O principal leilão de infraestrutura do governo Bolsonaro, a licitação da Ferrovia Norte-Sul, marcada para acontecer no próximo dia 28 de março, se baseia em um edital viciado, com condições que privilegiam a VLI, empresa de logística da mineradora Vale. A afirmação é do Ministério Público junto ao Tribunal de Contas da União (TCU).
“O edital dessa licitação, tal como está desenhada, favorece amplamente a empresa VLI e não acrescenta nada ao País”, afirmou ao jornal ‘O Estado de S. Paulo’ o procurador do MP, Júlio Marcelo de Oliveira, que ficou conhecido por sua atuação durante o processo que culminou nas chamadas “pedaladas fiscais” e levaram ao impeachment da ex-presidente Dilma Rousseff.
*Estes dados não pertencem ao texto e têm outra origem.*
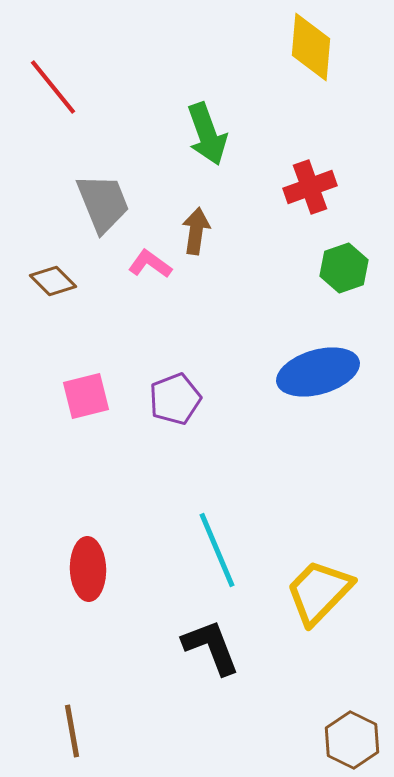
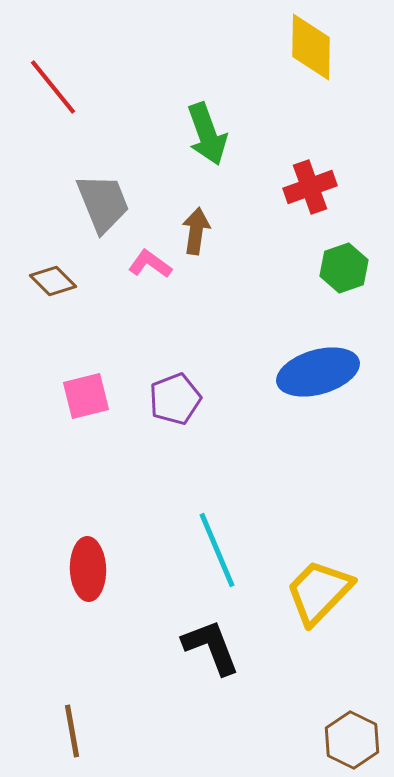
yellow diamond: rotated 4 degrees counterclockwise
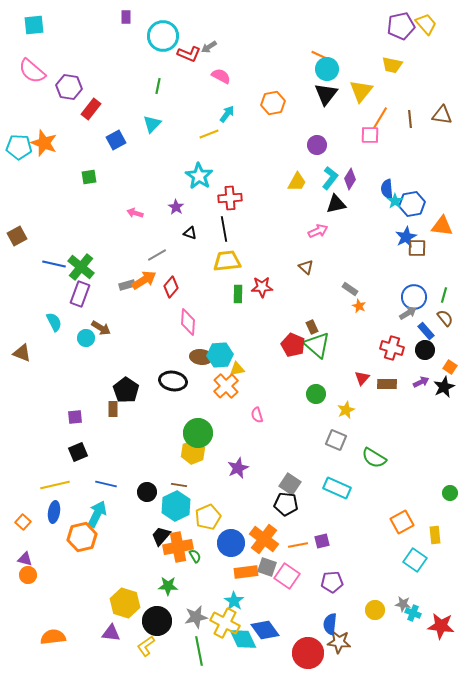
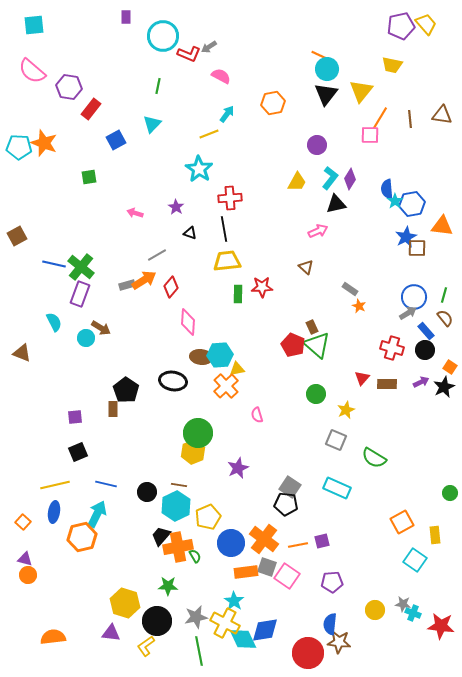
cyan star at (199, 176): moved 7 px up
gray square at (290, 484): moved 3 px down
blue diamond at (265, 630): rotated 64 degrees counterclockwise
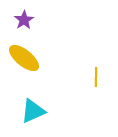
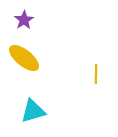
yellow line: moved 3 px up
cyan triangle: rotated 8 degrees clockwise
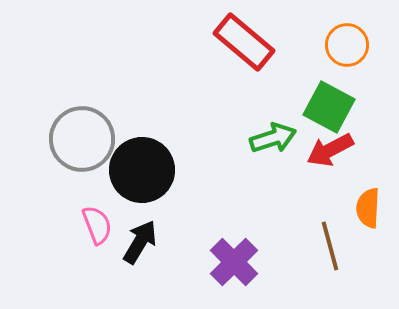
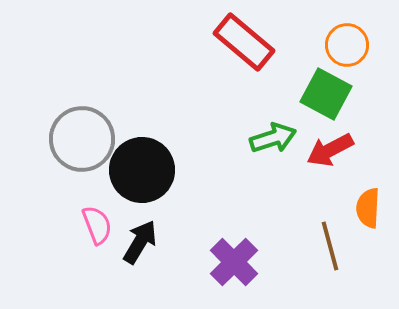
green square: moved 3 px left, 13 px up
O Brasil não concede uma ferrovia à iniciativa privada há 12 anos. O leilão dos 1.537 km de extensão da estrada de ferro que corta o eixo central do Brasil, ligando Porto Nacional (TO) a Estrela D’Oeste (SP), é prioridade na agenda do governo Bolsonaro, com lance mínimo de R$ 1,3 bilhão. Trata-se de um projeto defendido com mãos de ferro pelo ministro da Infraestrutura, Tarcísio de Freitas. Nos últimos dias, Freitas declarou que o leilão da Norte-Sul está mantido. O lance mínimo para o leilão está previsto em R$ 1,35 bilhão e os investimentos obrigatórios no prazo de dois anos são de R$ 2,8 bilhões.
Para Oliveira, que em agosto do ano passado já havia criticado o edital, o governo fez vista grossa e manteve um texto que restringe a competição de outros interessados e favorece a empresa da Vale. Apesar de suas considerações, a área técnica do TCU, que também analisou a minuta do edital após o procurador, acabou não emitindo opinião sobre restrições de competição e aprovou o modelo.
Oliveira afirma que a maior vantagem da VLI está no chamado “direito de passagem”, uma regra que obriga a concessionária de ferrovia a deixar que outras empresas passem por seu trecho. A Vale sairia na frente porque, segundo o procurador, já possui a operação de um trecho de 720 km da própria Norte-Sul desde 2007, logo acima do trecho que será concedido. Além disso, é dona da única saída portuária dessa mesma ferrovia pelo norte do País, caminho que passa pela Estrada de Ferro Carajás, chegando ao Porto de Barcarena, no Pará. Na prática, a Vale seria a única dona de toda a malha central do País que corta o centro de seu maior polo de produção de minério de ferro, as minas de Carajás.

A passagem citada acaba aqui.